Principal Solutions Architect, Data & Insights

Background

Skip this section if you understand the fundamentals of geospatial data types and spatial reference systems.

Numeric, string, boolean, and other data types have reference systems. Numeric data types follow the decimal number system. String data types adhere to a character set (computationally represented by the hexadecimal system), while boolean data types follow the binary number system, and so on. You can efficiently perform basic manipulations and operations on these data types. You can also run an analysis on top of the data held in these data types. The underlying reference system powers all these operations performed using the data type.

Although geolocation data, at its most basic level, is just a pair of numbers — latitude and longitude — which can be stored in numeric data types, it is hard to perform real-world calculations on those numbers. The decimal number system alone isn’t enough for storing information about a place on Earth. A system analysing geospatial data must know that the two points lie on a specific surface, even to calculate something as simple as the distance between two points. That’s where a spatial reference system comes into the picture.

Now, most databases use two types of reference systems to map these points to a surface. The first assumes that the planet can be represented as a flat surface on a Cartesian or Euclidian plane, giving birth to the GEOMETRY data type. The second assumes that the planet can be modelled as a perfect sphere, making GEOGRAPHY data type the other option.

Using GEOGRAPHY data type makes more sense when calculating distances across the planet’s surface. On the other hand, the GEOMETRY data type is more useful when visualising data on a two-dimensional map of a geographical area. The good thing is that, if your database allows, you can convert one data type to another using standard built-in functions. That’s it on the brief background. Let’s look at how Snowflake deals with geospatial data!

Working with Geospatial Data in Snowflake

In June 2021, Snowflake’s first geospatial data type — GEOGRAPHY— went GA. This May, they’ve also made the GEOMETRY datatype GA will now help geospatial data analysts and engineers have more flexibility in consuming the data through analysis and visualisation. To understand more about geometric representations in Snowflake, read this post on the Snowflake blog.

Ingesting Geospatial Data into Snowflake

Geospatial data can come in all shapes and sizes. The files you source into Snowflake may have a structure that isn’t very different from a CSV file, with the only difference being that the source files will have latitudes and longitudes.
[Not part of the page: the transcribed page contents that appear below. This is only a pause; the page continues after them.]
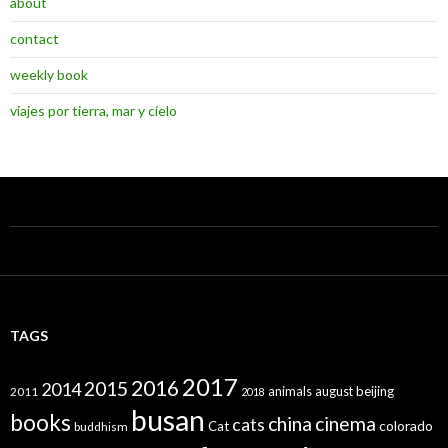
about
contact
weekly book
viajes por tierra, mar y cielo
TAGS
2017
2016
2015
2014
animals
august
beijing
2011
2018
busan
books
china
cinema
cats
colorado
Cat
buddhism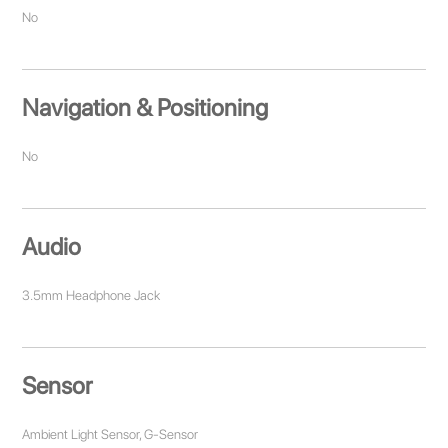
No
Navigation & Positioning
No
Audio
3.5mm Headphone Jack
Sensor
Ambient Light Sensor, G-Sensor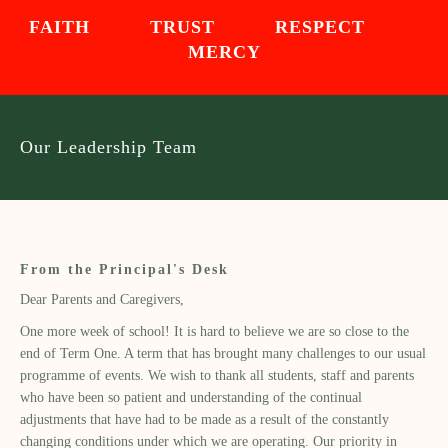
FAITH TRUST RESPECT
MERCY
Our Leadership Team
From the Principal's Desk
Dear Parents and Caregivers,
One more week of school! It is hard to believe we are so close to the
end of Term One. A term that has brought many challenges to our usual
programme of events. We wish to thank all students, staff and parents
who have been so patient and understanding of the continual
adjustments that have had to be made as a result of the constantly
changing conditions under which we are operating. Our priority in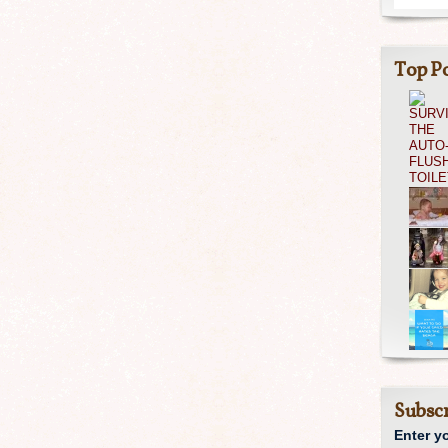
Top Po
Subscr
Enter y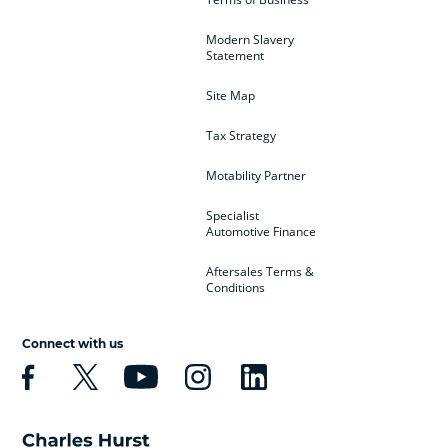
Modern Slavery
Statement
Site Map
Tax Strategy
Motability Partner
Specialist
Automotive Finance
Aftersales Terms &
Conditions
Connect with us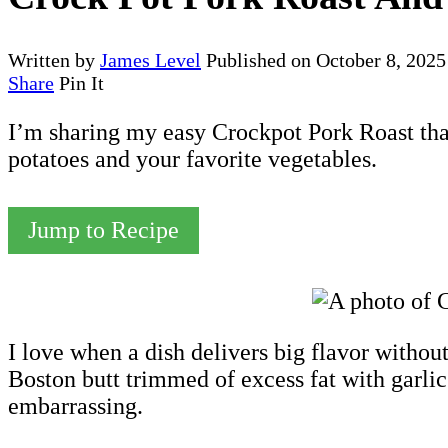
Written by
James Level
Published on
October 8, 2025
Share
Pin It
I’m sharing my easy Crockpot Pork Roast tha
potatoes and your favorite vegetables.
Jump to Recipe
I love when a dish delivers big flavor withou
Boston butt trimmed of excess fat with garlic
embarrassing.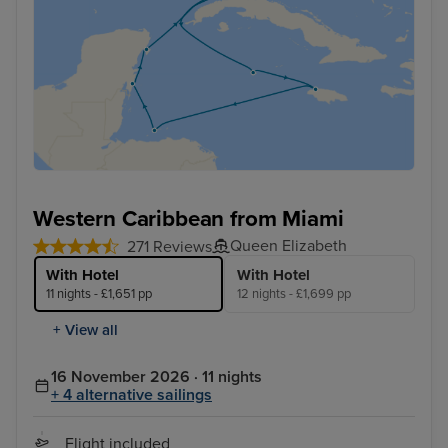
Western Caribbean from Miami
Queen Elizabeth
271 Reviews
With Hotel
With Hotel
11 nights - £1,651 pp
12 nights - £1,699 pp
+ View all
16 November 2026 · 11 nights
+ 4 alternative sailings
Flight included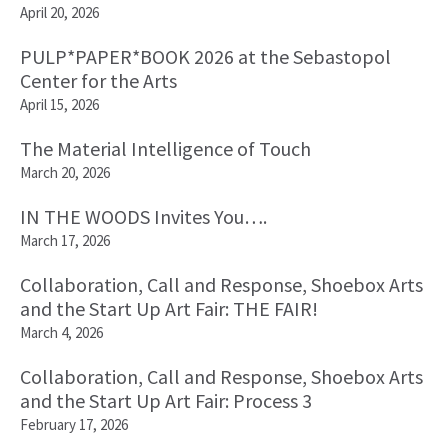
April 20, 2026
PULP*PAPER*BOOK 2026 at the Sebastopol
Center for the Arts
April 15, 2026
The Material Intelligence of Touch
March 20, 2026
IN THE WOODS Invites You….
March 17, 2026
Collaboration, Call and Response, Shoebox Arts
and the Start Up Art Fair: THE FAIR!
March 4, 2026
Collaboration, Call and Response, Shoebox Arts
and the Start Up Art Fair: Process 3
February 17, 2026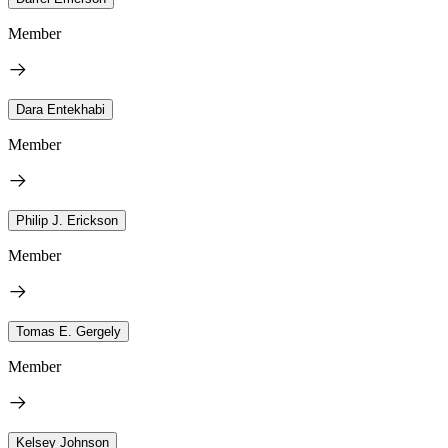
Member
Dara Entekhabi
Member
Philip J. Erickson
Member
Tomas E. Gergely
Member
Kelsey Johnson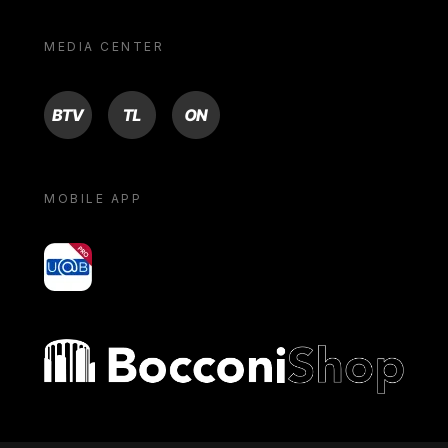
MEDIA CENTER
BTV
TL
ON
MOBILE APP
yoU@B
Bocconi shop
If the data is already processed and shaped up as having a geospatial representation, you can expect it to be in a well-known text format, where you can represent a pair of latitude and longitude as a POINT and a group of latitude and longitude pairs as a MULTILINE or a POLYGON.

There are also other standards and formats that Snowflake supports for ingestion, such as GeoJSON. You can look at the complete list here. There’s a difference between WKT/WKB and GeoJSON, which is worth repeating here from the Snowflake documentation —

The WKT and WKB standards specify a format only; the semantics of WKT/WKB objects depend on the reference system — for example, a plane or a sphere.

The GeoJSON standard, on the other hand, specifies both a format and its semantics: GeoJSON points are explicitly WGS 84 coordinates, and GeoJSON line segments are supposed to be planar edges (straight lines).

This goes back to the context I gave you about reference systems. Anyway, the long and short of it is that your geospatial data can be in various formats to be fit for ingestion. For successful ingestion, you must align or transform (using reference system transform functions like ST_TRANSFORM) your Snowflake table structure and data types according to the source data format and reference system.

Geospatial Data Processing in Snowflake

You may have several use cases for processing geospatial data, i.e., calculating proximity, adjacency, and overlap between points, lines, and polygons, among other things. Geospatial data aggregation is one of the most prominent use cases. Like how you calculate total sales, cumulative sales, etc., for an e-commerce business, you may need to aggregate your geospatial data from a point to a multipoint, a linestring, a polygon, and more, for a logistics business.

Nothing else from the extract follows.